But actually, there's more to camp than just that. The actions and the big debates aren't the only valuable things about Climate Camp; it's also exciting because of the way it's run – from the bottom up, with everyone having a chance to get involved in decision-making. This openness is a huge contrast to our everyday lives, where (whether we work, study, or try to survive on pitiful state benefits) we have little or no say over what we do or how we do it. At its best, Climate Camp isn't just a way of helping us move towards a saner world, it's a tiny glimpse of what that world might look like.
Just as we can overlook some of the things that make camp so great, it's also easy to miss some of the dangers that we face. At first, the enemy seems obvious – it's the fossil fuel industry and all the other companies making big profits from killing our planet. But when we start trying to act, things get more complicated – before we can ever approach the power stations or corporate headquarters, we have to deal the police, who are there to protect the rich and powerful, and are happy to use violence to stop us having a say. And, of course, the police don't act independently – they're just the most visible part of the state, that massive body that's decided that direct action is a crime, but environmental destruction is not, and will come down hard on any challenge to its authority. And the problem doesn't end there – before we can take on the state, we also need to tackle the arguments of those people inside our movement who insist that, because the crisis is so urgent and the state is so powerful, we need to be using that power to stop climate change.
When anarchists say that we can't use the state for our own ends, that's not us rejecting ideas that work because of our own abstract principles - that's us rejecting ideas that don't work because they don't work. Unlike Climate Camp, the state is not democratic, the violence it uses to crush opposing voices (like the camp in London during the G20 earlier this year) makes that clear. Calling for the state to tackle climate change means calling for the state to be made stronger, which in turn means making us weaker.
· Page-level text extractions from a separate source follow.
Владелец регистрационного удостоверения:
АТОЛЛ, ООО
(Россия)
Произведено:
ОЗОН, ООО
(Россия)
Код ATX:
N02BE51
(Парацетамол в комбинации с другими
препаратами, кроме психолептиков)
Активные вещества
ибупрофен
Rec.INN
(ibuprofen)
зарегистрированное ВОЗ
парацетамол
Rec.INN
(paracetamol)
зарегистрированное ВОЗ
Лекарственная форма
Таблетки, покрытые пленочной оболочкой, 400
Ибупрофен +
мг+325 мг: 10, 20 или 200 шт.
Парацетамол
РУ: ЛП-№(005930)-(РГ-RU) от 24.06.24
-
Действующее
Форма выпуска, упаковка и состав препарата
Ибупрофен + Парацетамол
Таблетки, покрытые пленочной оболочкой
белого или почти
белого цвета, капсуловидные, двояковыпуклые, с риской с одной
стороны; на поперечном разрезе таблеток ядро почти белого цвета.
Companies don't care about the climate because they exist to make money, and the state exists to protect the market economy, so any real, meaningful action against those companies can only be against the state, not through it.
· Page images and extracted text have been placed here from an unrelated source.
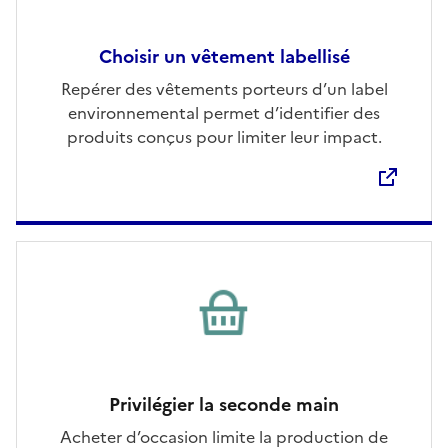
Choisir un vêtement labellisé
Ouvre une nouvelle fenêtre
Repérer des vêtements porteurs d’un label
environnemental permet d’identifier des
produits conçus pour limiter leur impact.
Privilégier la seconde main
Acheter d’occasion limite la production de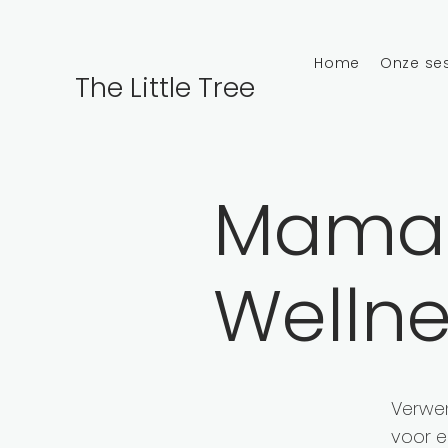
Home
Onze se
The Little Tree
Mama 
Wellne
Verwen
voor e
What does all this mean in practice? We don't have all the answers, no one does, but we have a few suggestions about how our movement can be most effective. First, we should openly celebrate the camp's roots in the radical, anti-capitalist environmental movement, and the way that those roots influence the camp today. Living and making decisions communally as part of the camp is better than the crap we have to put up with in normal life, and we shouldn't be shy about saying this.
Secondly, we need to avoid getting divided over the question of militant vs. "fluffy" tactics - the police attacks on the London camp earlier this year showed that they're willing to attack totally non-violent protesters, so there's no point in avoiding militancy to try and avoid provoking the police. We'll never stop climate change if we stick to the limits of what the police will let us do, and at times it will be necessary to use force to break out of their control.
Third, we need to be a lot bigger than we are now. That means that we need to be careful to avoid seeming elitist or moralistic. Yes, changing our lifestyles is important and it's frustrating that people are so slow to realise how big the problem is, but no-one will want to listen to us if we come across as telling them off for not being better people. Collective action is far more effective than individual action anyway, so our priority has to be persuading people to get active, not lecturing them about renewable lightbulbs.
Fourth, of course, we need to constantly be on the watch for our enemies trying to find ways to use us. Green is big, and getting bigger, so we're already having to deal with capitalists and politicians trying to find ways to use our arguments to boost their popularity or bank balances. From biofuels to carbon credits, they've got no end of ideas that won't do much to fight global warming, but are great for making money. Whether it's buying green products or trusting the government to pass green laws, we need to expose these dead-end paths so we can be clear about putting forward real alternatives.